Few things irritate a photographer more than being told that they can't take a photo of something when they're well within their rights to do so.
Sean Batten has appealed to fellow snappers to stand up for their rights, following a particularly irking experience at the hands of security staff from the Shell Centre on the South Bank.
In a post in the Londonist Flickr pool, he said: "I was on my way to Leake Street this evening via the Southbank and ended up on the pavement opposite the Shell building. I had my camera with me with a 35mm lens on it, so rattled off a couple of shots and thought nothing of it. However, as I crossed the road, one of the Shell security guards started walking towards me. Since he was obviously going to intercept me I saved him the trouble and went over to see what he wanted.
"He asked me what I was doing (duh!) and then asked why. Since it's none of his business I told him so. He then proceeded to ask me several times which organisation I was from and if the pictures were for commercial use. I pointed out several times that I was stood in a public space taking photos, and that I'm well within my rights to do so. He kept replying that he knew it was my right to do so, but then kept asking the same questions over and over again.
"He also insisted that the building was a 'high security' building, and that's why people shouldn't take pictures.

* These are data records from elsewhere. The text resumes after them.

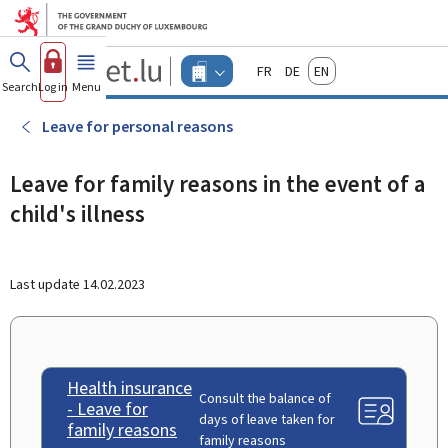
Go to main menu
Go to content
Guichet.lu
Français
Deutsch
English
Changer
Search
Log in
Menu
main
-
d'espace
Businesses
-
Leave for personal reasons
Menu
businesses
actif
Leave for family reasons in the event of a
child's illness
Last update
14.02.2023
Health insurance
Consult the balance of
- Leave for
days of leave taken for
family reasons
family reasons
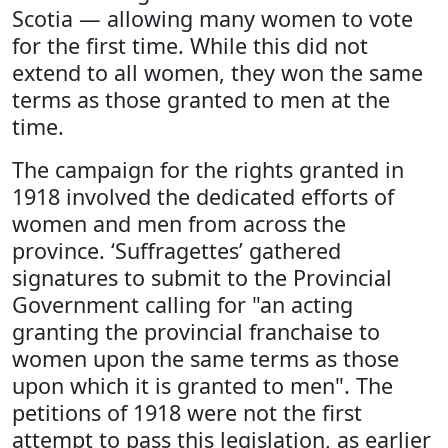
Scotia — allowing many women to vote
for the first time. While this did not
extend to all women, they won the same
terms as those granted to men at the
time.
The campaign for the rights granted in
1918 involved the dedicated efforts of
women and men from across the
province. ‘Suffragettes’ gathered
signatures to submit to the Provincial
Government calling for "an acting
granting the provincial franchaise to
women upon the same terms as those
upon which it is granted to men". The
petitions of 1918 were not the first
attempt to pass this legislation, as earlier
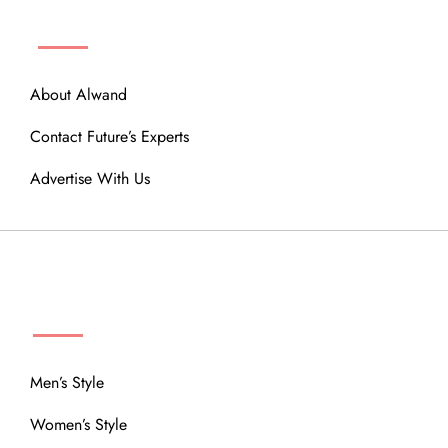
ABOUT
About Alwand
Contact Future’s Experts
Advertise With Us
MENU
Men’s Style
Women’s Style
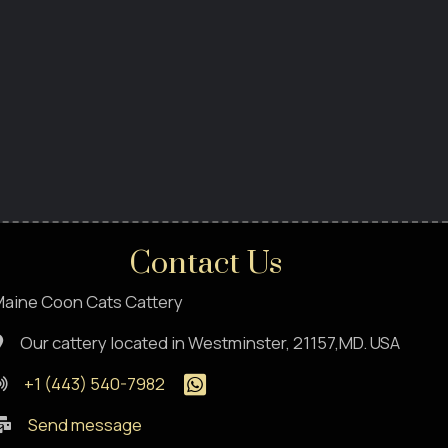
Contact Us
aine Coon Cats Cattery
Our cattery located in Westminster, 21157,MD. USA
+1 (443) 540-7982
Send message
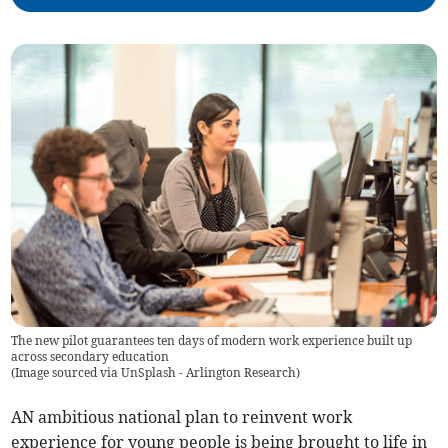
The new pilot guarantees ten days of modern work experience built up
across secondary education
(
Image sourced via UnSplash - Arlington Research
)
AN ambitious national plan to reinvent work
experience for young people is being brought to life in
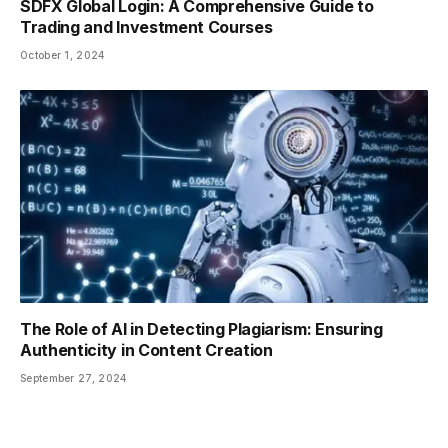
SDFX Global Login: A Comprehensive Guide to
Trading and Investment Courses
October 1, 2024
The Role of AI in Detecting Plagiarism: Ensuring
Authenticity in Content Creation
September 27, 2024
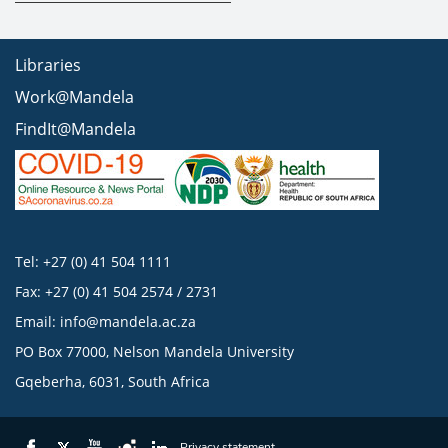
Libraries
Work@Mandela
FindIt@Mandela
Tel: +27 (0) 41 504 1111
Fax: +27 (0) 41 504 2574 / 2731
Email:
info@mandela.ac.za
PO Box 77000, Nelson Mandela University
Gqeberha, 6031, South Africa
Privacy statement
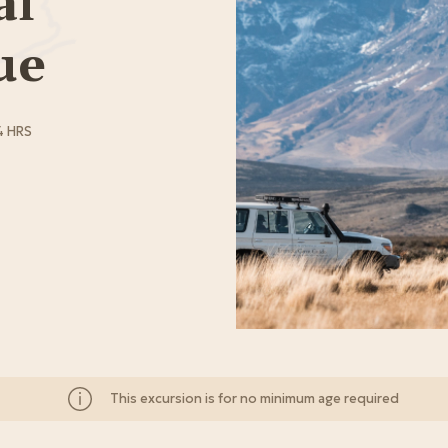
al
ue
4 HRS
This excursion is for no minimum age required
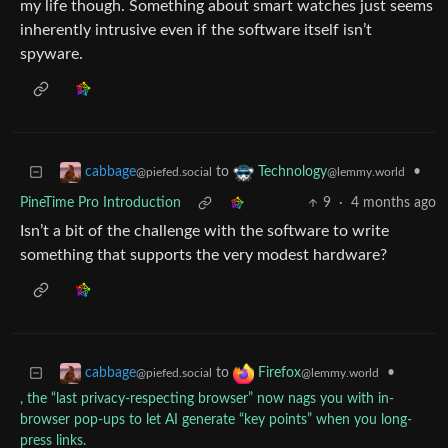
my life though. Something about smart watches just seems
inherently intrusive even if the software itself isn’t
spyware.
to
•
cabbage
Technology
@piefed.social
@lemmy.world
PineTime Pro Introduction
9
·
4 months ago
Isn’t a bit of the challenge with the software to write
something that supports the very modest hardware?
to
•
cabbage
Firefox
@piefed.social
@lemmy.world
, the “last privacy-respecting browser” now nags you with in-
browser pop-ups to let AI generate “key points” when you long-
press links.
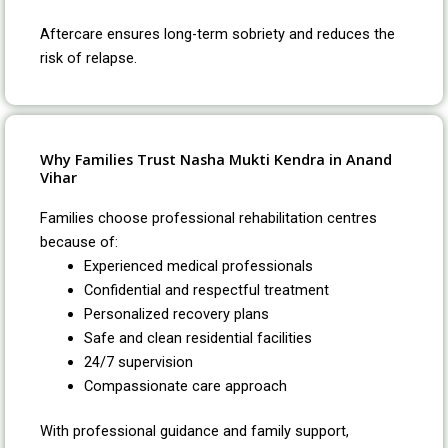
Aftercare ensures long-term sobriety and reduces the
risk of relapse.
Why Families Trust Nasha Mukti Kendra in Anand
Vihar
Families choose professional rehabilitation centres
because of:
Experienced medical professionals
Confidential and respectful treatment
Personalized recovery plans
Safe and clean residential facilities
24/7 supervision
Compassionate care approach
With professional guidance and family support,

I pointed out that if it's that sort of building then it's probably not a good idea to have it surrounded by public pavement."
Now Batten is urging people to stand up for their right to take photos in public space by taking photos of the building from a public space, within eye-shot of a security guard.
"It's entertaining for a few minutes, and it's important that we stand up for our rights," he says.
Photographers have increasingly been subject to unfair treatment at the hands of overly-officious security staff, either in public areas, or having fallen foul of private land laws such as at Canary Wharf.